▶ **Action item**: Take the listing below and write it out again exactly, skipping any picture that it holds.

* * * * * * *

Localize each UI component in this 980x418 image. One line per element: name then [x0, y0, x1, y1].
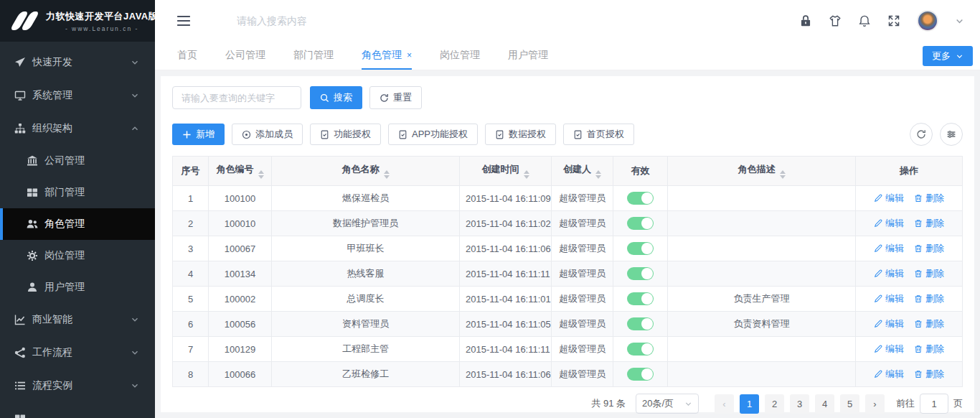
delete-link[interactable]: 删除	[914, 267, 944, 280]
sidebar-item-org-structure[interactable]: 组织架构	[0, 112, 155, 145]
fullscreen-icon[interactable]	[887, 14, 900, 27]
more-tabs-button[interactable]: 更多	[923, 46, 973, 66]
role-name-cell: 乙班检修工	[272, 362, 460, 387]
next-page-button[interactable]: ›	[865, 394, 885, 414]
global-search-input[interactable]	[237, 15, 452, 27]
home-auth-button-label: 首页授权	[587, 128, 624, 141]
function-auth-button[interactable]: 功能授权	[310, 124, 381, 145]
sidebar-item-business-intel[interactable]: 商业智能	[0, 303, 155, 336]
edit-link[interactable]: 编辑	[874, 292, 904, 305]
role-name-cell: 燃保巡检员	[272, 186, 460, 211]
edit-label: 编辑	[885, 368, 904, 381]
trash-icon	[914, 244, 923, 253]
paper-plane-icon	[14, 57, 26, 68]
enabled-toggle[interactable]	[627, 292, 654, 305]
logo-icon	[9, 11, 42, 31]
delete-link[interactable]: 删除	[914, 217, 944, 230]
sidebar-item-post-mgmt[interactable]: 岗位管理	[0, 240, 155, 271]
goto-page-input[interactable]	[920, 394, 948, 414]
tab-post-mgmt[interactable]: 岗位管理	[440, 42, 480, 70]
sidebar-item-dept-mgmt[interactable]: 部门管理	[0, 177, 155, 208]
edit-link[interactable]: 编辑	[874, 343, 904, 356]
reset-button[interactable]: 重置	[369, 86, 422, 109]
sort-icon[interactable]	[595, 170, 601, 179]
sidebar-item-system-mgmt[interactable]: 系统管理	[0, 79, 155, 112]
sidebar-item-process-instance[interactable]: 流程实例	[0, 369, 155, 402]
user-menu-chevron-icon[interactable]	[955, 17, 964, 26]
enabled-toggle[interactable]	[627, 317, 654, 330]
page-button-4[interactable]: 4	[815, 394, 834, 414]
column-header[interactable]: 角色名称	[272, 157, 460, 186]
tab-label: 首页	[177, 49, 197, 62]
hamburger-menu-icon[interactable]	[176, 15, 191, 27]
enabled-toggle[interactable]	[627, 267, 654, 280]
column-header[interactable]: 创建人	[552, 157, 613, 186]
tab-home[interactable]: 首页	[177, 42, 197, 70]
sort-icon[interactable]	[524, 170, 529, 179]
delete-link[interactable]: 删除	[914, 317, 944, 330]
sort-icon[interactable]	[384, 170, 390, 179]
tab-dept-mgmt[interactable]: 部门管理	[293, 42, 334, 70]
enabled-toggle[interactable]	[627, 368, 654, 381]
page-button-1[interactable]: 1	[740, 394, 759, 414]
sort-icon[interactable]	[780, 170, 786, 179]
sort-icon[interactable]	[258, 170, 264, 179]
edit-link[interactable]: 编辑	[874, 317, 904, 330]
page-button-2[interactable]: 2	[765, 394, 784, 414]
doc-icon	[495, 130, 504, 139]
add-button[interactable]: 新增	[172, 124, 225, 145]
home-auth-button[interactable]: 首页授权	[563, 124, 634, 145]
sidebar-item-role-mgmt[interactable]: 角色管理	[0, 208, 155, 240]
tab-close-icon[interactable]: ×	[407, 50, 412, 60]
data-auth-button[interactable]: 数据授权	[485, 124, 556, 145]
page-size-select[interactable]: 20条/页	[636, 394, 699, 414]
edit-link[interactable]: 编辑	[874, 217, 904, 230]
sidebar-item-label: 公司管理	[44, 154, 139, 167]
role-name-cell: 工程部主管	[272, 337, 460, 362]
enabled-toggle[interactable]	[627, 242, 654, 255]
enabled-toggle[interactable]	[627, 192, 654, 205]
sidebar-item-company-mgmt[interactable]: 公司管理	[0, 145, 155, 177]
theme-shirt-icon[interactable]	[829, 14, 842, 27]
sidebar-item-user-mgmt[interactable]: 用户管理	[0, 271, 155, 303]
column-header[interactable]: 角色描述	[668, 157, 856, 186]
tab-user-mgmt[interactable]: 用户管理	[508, 42, 548, 70]
keyword-search-input[interactable]	[172, 86, 301, 109]
edit-link[interactable]: 编辑	[874, 192, 904, 205]
app-function-auth-button[interactable]: APP功能授权	[388, 124, 478, 145]
member-icon	[242, 130, 251, 139]
pagination: 共 91 条 20条/页 ‹ 12345 › 前往 页	[172, 394, 963, 414]
delete-link[interactable]: 删除	[914, 192, 944, 205]
users-icon	[27, 218, 38, 230]
delete-link[interactable]: 删除	[914, 368, 944, 381]
delete-link[interactable]: 删除	[914, 343, 944, 356]
sidebar-item-workflow[interactable]: 工作流程	[0, 336, 155, 369]
search-button[interactable]: 搜索	[310, 86, 362, 109]
delete-link[interactable]: 删除	[914, 292, 944, 305]
column-header[interactable]: 角色编号	[209, 157, 272, 186]
column-filter-button[interactable]	[940, 123, 963, 146]
column-header[interactable]: 创建时间	[460, 157, 552, 186]
page-button-3[interactable]: 3	[790, 394, 809, 414]
tab-company-mgmt[interactable]: 公司管理	[225, 42, 265, 70]
delete-link[interactable]: 删除	[914, 242, 944, 255]
edit-link[interactable]: 编辑	[874, 267, 904, 280]
enabled-toggle[interactable]	[627, 343, 654, 356]
reload-table-button[interactable]	[910, 123, 933, 146]
enabled-toggle[interactable]	[627, 217, 654, 230]
page-button-5[interactable]: 5	[840, 394, 859, 414]
prev-page-button[interactable]: ‹	[715, 394, 734, 414]
edit-icon	[874, 320, 882, 328]
sidebar-item-quick-dev[interactable]: 快速开发	[0, 46, 155, 79]
edit-link[interactable]: 编辑	[874, 242, 904, 255]
avatar[interactable]	[917, 10, 938, 32]
reset-button-label: 重置	[393, 91, 412, 104]
table-row: 1100100燃保巡检员2015-11-04 16:11:09超级管理员编辑删除	[173, 186, 963, 211]
sidebar-item-clipped-item[interactable]	[0, 402, 155, 418]
roles-table: 序号角色编号角色名称创建时间创建人有效角色描述操作 1100100燃保巡检员20…	[172, 156, 963, 387]
tab-role-mgmt[interactable]: 角色管理×	[362, 42, 412, 70]
lock-icon[interactable]	[799, 14, 812, 27]
add-member-button[interactable]: 添加成员	[232, 124, 303, 145]
bell-icon[interactable]	[858, 14, 871, 27]
edit-link[interactable]: 编辑	[874, 368, 904, 381]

* * * * * * *

▶ **Result of the exercise**:
Localize each UI component in this 980x418 image. One line per element: name then [x0, y0, x1, y1].
delete-link[interactable]: 删除	[914, 267, 944, 280]
sidebar-item-org-structure[interactable]: 组织架构	[0, 112, 155, 145]
fullscreen-icon[interactable]	[887, 14, 900, 27]
more-tabs-button[interactable]: 更多	[923, 46, 973, 66]
role-name-cell: 乙班检修工	[272, 362, 460, 387]
next-page-button[interactable]: ›	[865, 394, 885, 414]
global-search-input[interactable]	[237, 15, 452, 27]
home-auth-button-label: 首页授权	[587, 128, 624, 141]
function-auth-button[interactable]: 功能授权	[310, 124, 381, 145]
sidebar-item-business-intel[interactable]: 商业智能	[0, 303, 155, 336]
edit-link[interactable]: 编辑	[874, 292, 904, 305]
role-name-cell: 燃保巡检员	[272, 186, 460, 211]
edit-label: 编辑	[885, 368, 904, 381]
trash-icon	[914, 244, 923, 253]
paper-plane-icon	[14, 57, 26, 68]
enabled-toggle[interactable]	[627, 292, 654, 305]
logo-icon	[9, 11, 42, 31]
delete-link[interactable]: 删除	[914, 217, 944, 230]
sidebar-item-post-mgmt[interactable]: 岗位管理	[0, 240, 155, 271]
goto-page-input[interactable]	[920, 394, 948, 414]
tab-post-mgmt[interactable]: 岗位管理	[440, 42, 480, 70]
sidebar-item-dept-mgmt[interactable]: 部门管理	[0, 177, 155, 208]
edit-link[interactable]: 编辑	[874, 343, 904, 356]
reset-button[interactable]: 重置	[369, 86, 422, 109]
sort-icon[interactable]	[595, 170, 601, 179]
sidebar-item-system-mgmt[interactable]: 系统管理	[0, 79, 155, 112]
sidebar-item-process-instance[interactable]: 流程实例	[0, 369, 155, 402]
user-menu-chevron-icon[interactable]	[955, 17, 964, 26]
enabled-toggle[interactable]	[627, 317, 654, 330]
page-button-4[interactable]: 4	[815, 394, 834, 414]
column-header[interactable]: 角色名称	[272, 157, 460, 186]
tab-label: 首页	[177, 49, 197, 62]
hamburger-menu-icon[interactable]	[176, 15, 191, 27]
enabled-toggle[interactable]	[627, 267, 654, 280]
column-header[interactable]: 创建人	[552, 157, 613, 186]
tab-home[interactable]: 首页	[177, 42, 197, 70]
sort-icon[interactable]	[524, 170, 529, 179]
delete-link[interactable]: 删除	[914, 317, 944, 330]
sort-icon[interactable]	[384, 170, 390, 179]
tab-dept-mgmt[interactable]: 部门管理	[293, 42, 334, 70]
enabled-toggle[interactable]	[627, 368, 654, 381]
page-button-1[interactable]: 1	[740, 394, 759, 414]
sort-icon[interactable]	[780, 170, 786, 179]
sort-icon[interactable]	[258, 170, 264, 179]
edit-link[interactable]: 编辑	[874, 317, 904, 330]
page-button-2[interactable]: 2	[765, 394, 784, 414]
doc-icon	[495, 130, 504, 139]
add-button[interactable]: 新增	[172, 124, 225, 145]
home-auth-button[interactable]: 首页授权	[563, 124, 634, 145]
sidebar-item-role-mgmt[interactable]: 角色管理	[0, 208, 155, 240]
tab-close-icon[interactable]: ×	[407, 50, 412, 60]
data-auth-button[interactable]: 数据授权	[485, 124, 556, 145]
page-size-select[interactable]: 20条/页	[636, 394, 699, 414]
edit-link[interactable]: 编辑	[874, 217, 904, 230]
sidebar-item-label: 公司管理	[44, 154, 139, 167]
role-name-cell: 工程部主管	[272, 337, 460, 362]
enabled-toggle[interactable]	[627, 242, 654, 255]
enabled-toggle[interactable]	[627, 192, 654, 205]
sidebar-item-company-mgmt[interactable]: 公司管理	[0, 145, 155, 177]
theme-shirt-icon[interactable]	[829, 14, 842, 27]
sidebar-item-user-mgmt[interactable]: 用户管理	[0, 271, 155, 303]
column-header[interactable]: 角色描述	[668, 157, 856, 186]
tab-user-mgmt[interactable]: 用户管理	[508, 42, 548, 70]
keyword-search-input[interactable]	[172, 86, 301, 109]
edit-link[interactable]: 编辑	[874, 192, 904, 205]
app-function-auth-button[interactable]: APP功能授权	[388, 124, 478, 145]
member-icon	[242, 130, 251, 139]
pagination: 共 91 条 20条/页 ‹ 12345 › 前往 页	[172, 394, 963, 414]
delete-link[interactable]: 删除	[914, 192, 944, 205]
users-icon	[27, 218, 38, 230]
delete-link[interactable]: 删除	[914, 368, 944, 381]
delete-link[interactable]: 删除	[914, 343, 944, 356]
sidebar-item-workflow[interactable]: 工作流程	[0, 336, 155, 369]
search-button[interactable]: 搜索	[310, 86, 362, 109]
delete-link[interactable]: 删除	[914, 292, 944, 305]
column-header[interactable]: 角色编号	[209, 157, 272, 186]
column-filter-button[interactable]	[940, 123, 963, 146]
column-header[interactable]: 创建时间	[460, 157, 552, 186]
page-button-3[interactable]: 3	[790, 394, 809, 414]
tab-company-mgmt[interactable]: 公司管理	[225, 42, 265, 70]
delete-link[interactable]: 删除	[914, 242, 944, 255]
edit-link[interactable]: 编辑	[874, 267, 904, 280]
enabled-toggle[interactable]	[627, 343, 654, 356]
reload-table-button[interactable]	[910, 123, 933, 146]
enabled-toggle[interactable]	[627, 217, 654, 230]
page-button-5[interactable]: 5	[840, 394, 859, 414]
prev-page-button[interactable]: ‹	[715, 394, 734, 414]
edit-icon	[874, 320, 882, 328]
sidebar-item-quick-dev[interactable]: 快速开发	[0, 46, 155, 79]
edit-link[interactable]: 编辑	[874, 242, 904, 255]
avatar[interactable]	[917, 10, 938, 32]
reset-button-label: 重置	[393, 91, 412, 104]
table-row: 1100100燃保巡检员2015-11-04 16:11:09超级管理员编辑删除	[173, 186, 963, 211]
sidebar-item-clipped-item[interactable]	[0, 402, 155, 418]
roles-table: 序号角色编号角色名称创建时间创建人有效角色描述操作 1100100燃保巡检员20…	[172, 156, 963, 387]
tab-role-mgmt[interactable]: 角色管理×	[362, 42, 412, 70]
lock-icon[interactable]	[799, 14, 812, 27]
add-member-button[interactable]: 添加成员	[232, 124, 303, 145]
bell-icon[interactable]	[858, 14, 871, 27]
edit-link[interactable]: 编辑	[874, 368, 904, 381]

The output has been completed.